Persona : de l’ivresse des premiers succès aux jours difficiles (1981-1984).


Revenons donc sur l’aventure Persona commencée sous les heureux auspices du printemps 1981… Les Hommes au triangle rose paraissent le 30 avril et Le Livre blanc de Cocteau le 14 mai 81 à un moment où le pays se passionne pour les présidentielles ! Franck Arnal (militant du GLH-PQ et un des cofondateurs de Gai-Pied) avait découvert  l'ouvrage au cours d'un voyage en Allemagne  au printemps 1979. C'était le premier témoignage connu d'un déporté homosexuel autrichien. Il le rapporta  à son compagnon, Alain Chouchan  qui le traduisit. Conscients de l'importance de ce livre, Franck Arnal et Alain Chouchan cherchèrent un éditeur. C'est alors que J-P Jœcker les contacta. Il se réjouissait de publier ce récit dans la toute jeune édition Persona.
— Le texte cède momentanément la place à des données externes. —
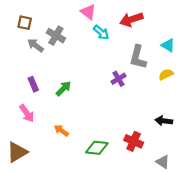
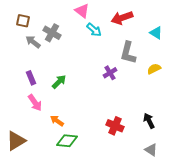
cyan triangle: (168, 45) -> (156, 33), moved
pink arrow: (27, 113) -> (35, 103), moved
black arrow: (164, 121) -> (149, 121), moved, turned 56
red cross: (134, 141) -> (115, 126), moved
green diamond: (97, 148) -> (67, 141), moved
J-P Jœcker demanda  à Guy Hocquenghem d’en écrire la préface. L’écho médiatique fut énorme ainsi qu’en témoigne les centaines d’articles de la revue de presse et les ventes suivirent ! Seul bémol dans ce premier pas réussi, la mise en cause maladroite de Simone Veil dans un article cosigné par JP Joecker et G Hocquenghem. Ils le regrettèrent tous deux, trop tard et S. Veil ne nous en tint pas rigueur puisqu’elle nous accorda un très long et passionnant entretien qu’elle relut et corrigea avec soin avant sa publication dans le dernier numéro de Masques (25-26). Bernard-Henri Lévy attaqua l’ouvrage et sa préface, dans un article publié par Le Matin du 16 février, les accusant de nier le génocide juif. Guy Hocquenghem et JP Joecker lui répondirent fermement le 4 mars 1982 dans le même journal. C'est à l'occasion d'un débat à la librairie Ombres blanches à Toulouse, le 27 mai 1981, que JP Joecker rencontra Pierre Seel qui lui confia avoir été déporté pour homosexualité. Deux mois plus tard JP Joecker retourna à Toulouse et interviewa Pierre Seel longuement. L' entretien fut publié dans Bent. Pierre Seel evoque avec émotion, dans son autobiographie (Calman-Lévy) cette rencontre ou, pour la preière fois, il réussit à parler de son terrible passé.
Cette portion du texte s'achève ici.